MISO’s shift to renewable resources can be supported by energy storage devices — but only to a small degree, the RTO said Tuesday.
The final results from MISO’s Renewable Integration Impact Assessment (RIIA) show that transmission is still key to economically using an expanding renewable fleet, though strategically placed energy storage can help.
“Storage, without adequate transmission capacity in the system, may help increase renewable energy delivery but may not sufficiently aid in meeting renewable penetration targets,” MISO Manager of Policy Studies Jordan Bakke told stakeholders during a special teleconference.
After running the RIIA with storage considerations, MISO found that transmission — not energy storage — remains most effective at delivering a hypothetical 40% renewable share of the resource mix under four study scenarios. However, the RTO said transmission buildout with select storage additions seems to be the most effective way to meet renewable energy goals and “may achieve the best overall value.”

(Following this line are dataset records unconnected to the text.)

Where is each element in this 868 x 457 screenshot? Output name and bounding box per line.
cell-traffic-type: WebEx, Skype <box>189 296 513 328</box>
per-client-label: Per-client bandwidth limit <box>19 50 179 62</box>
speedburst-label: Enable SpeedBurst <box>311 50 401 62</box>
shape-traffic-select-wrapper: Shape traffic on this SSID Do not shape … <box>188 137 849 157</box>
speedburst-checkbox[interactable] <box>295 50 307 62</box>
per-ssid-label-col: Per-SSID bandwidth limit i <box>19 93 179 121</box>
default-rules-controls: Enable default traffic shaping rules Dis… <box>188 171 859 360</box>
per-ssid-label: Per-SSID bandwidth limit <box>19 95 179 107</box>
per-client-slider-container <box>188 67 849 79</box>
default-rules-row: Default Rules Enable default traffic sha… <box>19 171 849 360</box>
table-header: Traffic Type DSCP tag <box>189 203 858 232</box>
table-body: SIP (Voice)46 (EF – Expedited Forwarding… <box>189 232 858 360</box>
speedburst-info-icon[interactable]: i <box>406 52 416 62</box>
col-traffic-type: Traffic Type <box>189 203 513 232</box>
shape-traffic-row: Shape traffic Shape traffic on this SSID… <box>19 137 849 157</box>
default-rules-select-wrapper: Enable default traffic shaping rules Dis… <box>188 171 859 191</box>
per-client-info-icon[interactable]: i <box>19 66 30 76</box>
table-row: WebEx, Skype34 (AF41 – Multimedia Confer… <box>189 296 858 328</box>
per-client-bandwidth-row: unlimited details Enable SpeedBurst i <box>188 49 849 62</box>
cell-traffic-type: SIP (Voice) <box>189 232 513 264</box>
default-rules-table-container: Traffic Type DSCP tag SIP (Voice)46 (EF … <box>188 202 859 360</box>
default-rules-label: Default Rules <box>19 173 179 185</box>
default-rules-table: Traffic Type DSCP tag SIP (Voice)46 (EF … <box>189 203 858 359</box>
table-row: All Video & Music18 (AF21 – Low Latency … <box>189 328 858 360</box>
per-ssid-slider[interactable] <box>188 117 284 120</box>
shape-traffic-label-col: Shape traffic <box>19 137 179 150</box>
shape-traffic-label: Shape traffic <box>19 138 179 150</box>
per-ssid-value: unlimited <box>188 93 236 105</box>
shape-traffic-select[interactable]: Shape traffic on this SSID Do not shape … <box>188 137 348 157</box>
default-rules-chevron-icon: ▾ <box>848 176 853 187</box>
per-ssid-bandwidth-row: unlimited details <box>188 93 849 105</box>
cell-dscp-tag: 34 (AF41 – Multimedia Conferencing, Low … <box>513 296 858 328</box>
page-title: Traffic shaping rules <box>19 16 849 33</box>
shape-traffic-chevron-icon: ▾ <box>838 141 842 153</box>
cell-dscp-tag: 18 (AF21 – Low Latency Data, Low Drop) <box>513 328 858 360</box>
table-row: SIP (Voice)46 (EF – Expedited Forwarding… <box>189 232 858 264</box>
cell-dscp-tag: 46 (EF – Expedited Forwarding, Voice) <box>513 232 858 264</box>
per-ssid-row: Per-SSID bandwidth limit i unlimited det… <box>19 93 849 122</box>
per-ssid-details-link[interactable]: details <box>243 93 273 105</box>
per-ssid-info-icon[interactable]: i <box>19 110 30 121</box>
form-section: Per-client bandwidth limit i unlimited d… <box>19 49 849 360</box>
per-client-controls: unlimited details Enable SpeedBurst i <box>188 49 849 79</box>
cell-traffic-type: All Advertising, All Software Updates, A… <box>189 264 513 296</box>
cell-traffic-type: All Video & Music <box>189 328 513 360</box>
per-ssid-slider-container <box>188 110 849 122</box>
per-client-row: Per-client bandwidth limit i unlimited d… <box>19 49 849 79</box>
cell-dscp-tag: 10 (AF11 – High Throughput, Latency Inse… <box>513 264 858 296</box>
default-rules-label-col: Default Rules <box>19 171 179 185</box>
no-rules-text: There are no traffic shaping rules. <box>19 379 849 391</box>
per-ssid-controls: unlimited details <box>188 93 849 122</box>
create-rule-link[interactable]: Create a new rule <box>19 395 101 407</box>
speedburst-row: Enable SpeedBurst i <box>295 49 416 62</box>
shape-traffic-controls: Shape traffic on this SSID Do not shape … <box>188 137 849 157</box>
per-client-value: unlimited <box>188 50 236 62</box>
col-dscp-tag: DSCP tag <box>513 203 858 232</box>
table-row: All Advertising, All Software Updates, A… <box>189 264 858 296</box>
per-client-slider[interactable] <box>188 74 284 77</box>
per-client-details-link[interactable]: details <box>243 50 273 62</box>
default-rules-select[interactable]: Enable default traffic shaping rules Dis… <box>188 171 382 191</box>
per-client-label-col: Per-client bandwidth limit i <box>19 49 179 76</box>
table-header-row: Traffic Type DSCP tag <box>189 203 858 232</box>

Previous results from the RIIA have excluded the role of energy storage expansion, which some stakeholders say is a key consideration in the transition to a primarily renewable generation fleet.
MISO has previously said it can likely operate its system reliably with renewable penetration targets up to 50%, but only if its members engage in dramatic transmission expansion. (See MISO Renewable Study Shows More Tx, Tech Needed.) MISO currently operates with about 8% renewables.

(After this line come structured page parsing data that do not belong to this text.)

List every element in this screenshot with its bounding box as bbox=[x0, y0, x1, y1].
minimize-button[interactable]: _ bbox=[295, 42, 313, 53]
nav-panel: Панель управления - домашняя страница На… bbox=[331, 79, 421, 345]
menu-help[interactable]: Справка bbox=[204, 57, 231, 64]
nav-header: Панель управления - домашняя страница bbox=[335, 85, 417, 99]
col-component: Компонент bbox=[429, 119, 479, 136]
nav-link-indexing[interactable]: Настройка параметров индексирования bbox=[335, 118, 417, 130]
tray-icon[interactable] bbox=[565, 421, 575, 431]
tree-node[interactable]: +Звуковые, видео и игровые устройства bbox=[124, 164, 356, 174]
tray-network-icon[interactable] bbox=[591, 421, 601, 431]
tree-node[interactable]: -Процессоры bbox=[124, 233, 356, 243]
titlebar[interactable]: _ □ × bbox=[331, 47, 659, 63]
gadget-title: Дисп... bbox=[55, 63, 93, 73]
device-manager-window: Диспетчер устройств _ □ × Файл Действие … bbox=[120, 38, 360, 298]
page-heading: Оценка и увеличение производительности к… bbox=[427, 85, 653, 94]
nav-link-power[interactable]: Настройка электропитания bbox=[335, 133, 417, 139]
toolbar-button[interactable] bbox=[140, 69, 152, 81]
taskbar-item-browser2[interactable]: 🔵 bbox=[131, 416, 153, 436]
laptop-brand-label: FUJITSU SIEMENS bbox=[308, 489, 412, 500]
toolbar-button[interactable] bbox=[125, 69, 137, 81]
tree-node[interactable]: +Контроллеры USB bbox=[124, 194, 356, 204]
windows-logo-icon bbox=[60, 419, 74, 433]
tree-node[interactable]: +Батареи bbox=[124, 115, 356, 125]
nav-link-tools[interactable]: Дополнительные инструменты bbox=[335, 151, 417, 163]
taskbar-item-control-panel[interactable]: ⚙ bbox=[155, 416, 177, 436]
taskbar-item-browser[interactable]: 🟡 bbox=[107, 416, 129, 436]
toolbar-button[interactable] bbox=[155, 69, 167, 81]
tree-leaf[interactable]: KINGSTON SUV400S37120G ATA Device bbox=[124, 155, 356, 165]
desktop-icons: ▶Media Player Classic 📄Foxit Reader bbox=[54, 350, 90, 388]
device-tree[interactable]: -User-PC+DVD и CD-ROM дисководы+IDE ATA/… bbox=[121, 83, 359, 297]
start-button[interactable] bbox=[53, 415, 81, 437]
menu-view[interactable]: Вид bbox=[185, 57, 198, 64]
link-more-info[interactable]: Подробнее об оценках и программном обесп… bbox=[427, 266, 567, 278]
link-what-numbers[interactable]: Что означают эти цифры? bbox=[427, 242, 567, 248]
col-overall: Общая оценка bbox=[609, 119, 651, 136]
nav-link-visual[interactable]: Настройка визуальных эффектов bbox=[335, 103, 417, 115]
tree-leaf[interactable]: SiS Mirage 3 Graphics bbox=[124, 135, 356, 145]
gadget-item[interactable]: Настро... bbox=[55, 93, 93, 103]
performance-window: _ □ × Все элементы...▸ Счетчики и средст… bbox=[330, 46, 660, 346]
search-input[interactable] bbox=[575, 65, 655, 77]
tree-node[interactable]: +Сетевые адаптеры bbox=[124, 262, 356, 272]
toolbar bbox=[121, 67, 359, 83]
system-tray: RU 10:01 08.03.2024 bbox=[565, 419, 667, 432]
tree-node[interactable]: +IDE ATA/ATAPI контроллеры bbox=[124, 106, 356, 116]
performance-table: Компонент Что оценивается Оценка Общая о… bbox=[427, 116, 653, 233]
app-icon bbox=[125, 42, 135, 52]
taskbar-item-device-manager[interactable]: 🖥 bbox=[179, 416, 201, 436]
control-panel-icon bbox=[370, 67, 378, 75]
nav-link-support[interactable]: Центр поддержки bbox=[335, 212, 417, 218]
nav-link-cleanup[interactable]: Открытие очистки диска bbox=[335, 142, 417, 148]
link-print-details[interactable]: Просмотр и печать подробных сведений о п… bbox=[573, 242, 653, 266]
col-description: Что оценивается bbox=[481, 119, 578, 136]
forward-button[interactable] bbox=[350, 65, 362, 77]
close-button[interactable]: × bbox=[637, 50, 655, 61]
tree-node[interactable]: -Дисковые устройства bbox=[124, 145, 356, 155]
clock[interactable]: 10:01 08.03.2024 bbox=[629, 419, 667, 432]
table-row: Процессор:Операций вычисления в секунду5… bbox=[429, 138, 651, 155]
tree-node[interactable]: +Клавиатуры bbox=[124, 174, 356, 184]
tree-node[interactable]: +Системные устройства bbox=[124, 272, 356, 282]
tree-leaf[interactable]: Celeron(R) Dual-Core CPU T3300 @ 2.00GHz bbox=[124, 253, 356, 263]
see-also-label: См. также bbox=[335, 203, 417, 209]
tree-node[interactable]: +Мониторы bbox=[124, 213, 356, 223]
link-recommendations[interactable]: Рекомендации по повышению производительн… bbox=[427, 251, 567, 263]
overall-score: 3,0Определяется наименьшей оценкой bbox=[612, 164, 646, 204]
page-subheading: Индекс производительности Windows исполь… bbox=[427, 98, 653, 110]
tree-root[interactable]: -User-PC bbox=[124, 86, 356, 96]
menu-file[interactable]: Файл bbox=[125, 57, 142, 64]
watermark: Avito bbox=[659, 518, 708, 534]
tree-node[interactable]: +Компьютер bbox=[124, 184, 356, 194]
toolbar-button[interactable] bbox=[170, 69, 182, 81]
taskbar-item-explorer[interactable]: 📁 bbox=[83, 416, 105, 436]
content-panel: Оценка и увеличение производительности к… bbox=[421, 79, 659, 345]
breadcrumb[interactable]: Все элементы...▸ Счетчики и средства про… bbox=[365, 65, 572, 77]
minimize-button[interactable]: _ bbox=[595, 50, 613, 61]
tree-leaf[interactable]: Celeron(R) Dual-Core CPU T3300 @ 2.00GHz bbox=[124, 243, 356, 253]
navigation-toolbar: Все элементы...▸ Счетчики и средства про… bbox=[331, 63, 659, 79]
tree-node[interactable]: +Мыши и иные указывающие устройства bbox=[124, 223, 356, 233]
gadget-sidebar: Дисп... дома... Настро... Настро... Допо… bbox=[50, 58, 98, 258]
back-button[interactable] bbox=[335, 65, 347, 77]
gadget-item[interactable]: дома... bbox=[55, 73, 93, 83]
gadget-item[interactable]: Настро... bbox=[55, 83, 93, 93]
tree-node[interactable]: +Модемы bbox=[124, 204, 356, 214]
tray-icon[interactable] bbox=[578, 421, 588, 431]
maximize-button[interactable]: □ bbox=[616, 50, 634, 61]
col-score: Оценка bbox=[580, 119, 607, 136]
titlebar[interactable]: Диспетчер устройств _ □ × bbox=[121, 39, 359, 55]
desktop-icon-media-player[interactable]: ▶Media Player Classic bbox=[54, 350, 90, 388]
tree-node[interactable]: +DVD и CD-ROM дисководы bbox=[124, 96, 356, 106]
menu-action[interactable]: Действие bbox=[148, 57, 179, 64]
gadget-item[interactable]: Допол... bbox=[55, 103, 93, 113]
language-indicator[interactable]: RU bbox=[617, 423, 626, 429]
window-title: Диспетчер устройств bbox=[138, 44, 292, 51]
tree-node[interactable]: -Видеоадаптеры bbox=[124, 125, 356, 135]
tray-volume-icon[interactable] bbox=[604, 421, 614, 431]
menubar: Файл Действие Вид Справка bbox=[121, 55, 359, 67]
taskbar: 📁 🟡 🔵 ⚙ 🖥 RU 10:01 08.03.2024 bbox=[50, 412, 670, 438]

“What we found with wind [and] solar generation, the complexity or challenges that that grid faces increases exponentially beyond 30% [penetration]. … Existing infrastructure becomes inadequate for fully accessing the diverse resources across the MISO footprint. What you need is to change how the grid operates,” Bakke said.
MISO Senior Policy Studies Planner Chen-Hao Tsai said storage alone cannot unlock delivery of a hypothetical 96 GW of renewables every hour of the year.
“Beyond 30%, we still need some substantial transmission solutions,” Tsai said, adding the transmission need remains the strongest to deliver wind generation from the northern portion of the footprint to load centers.
But MISO said an “optimum” amount of storage can help flatten its load curve and spread out an increasingly narrow loss-of-load risk.
The RTO previously found that as renewable generation grows, its daily loss-of-load risk compresses into a steeper and shorter period later in the evening. (See MISO Renewable Study Predicts Later Peak, Narrower LOLE Risk.)
“It will help move that availability around,” Bakke said. Storage resources can concentrate charge and discharge times depending on whether reliability risk is high or low, he said, but they are only available for so long, especially batteries.
When MISO offered both transmission and storage as solution candidates in its study simulation, its algorithm chose to build only a modest 0.5 GW of battery storage. When it ordered its algorithm to only select storage solutions to access the 40% renewable energy mix and not transmission, the simulation added 16 GW of storage footprint-wide at a cost of billions of dollars.
Stakeholders seemed taken aback that MISO’s optimal simulation would recommend such a small amount of storage.
Bakke said the study focused narrowly on how storage can aid renewable energy delivery and adequacy across all operating hours of the year.
“Much of the storage being added now is for planned power plant optimization. It has little to nothing to do with the grid,” Bakke said. “A lot of the planned hybrids today are around plant optimization, not grid optimization.” Storage is also being built to provide ancillary services, something else the renewable integration study did not cover, he said.
Bakke said the storage phase of the RIIA only sought “general truths” about its role in enabling renewable growth and was not designed to favor transmission buildout.
“There is a saturation point after which incremental storage isn’t helpful anymore and the effective load-carrying capability of renewables doesn’t increase,” MISO Policy Studies Senior Engineer Nihal Mohan said. “The results somewhat surprised us. … If we keep on adding more and more storage on the system, we start to see a decline of ELCC on the system.”
Mohan said CAISO has documented a similar trend of diminishing returns of storage after a certain point.
MISO also found that storage devices are more helpful when they are placed next to renewable generation, not load centers.
“When you co-locate storage at generation, it’s kind of like you’re putting a little reservoir near your generation. If you pair storage near the load — if you do not try to solve the transmission issue — there is still renewable curtailment,” Tsai said.
The results are the final leg of the yearslong RIIA. Bakke said MISO’s next order of business on the study is to summarize all study findings into a comprehensive report for stakeholders. He said the report should be completed by the first quarter of 2021.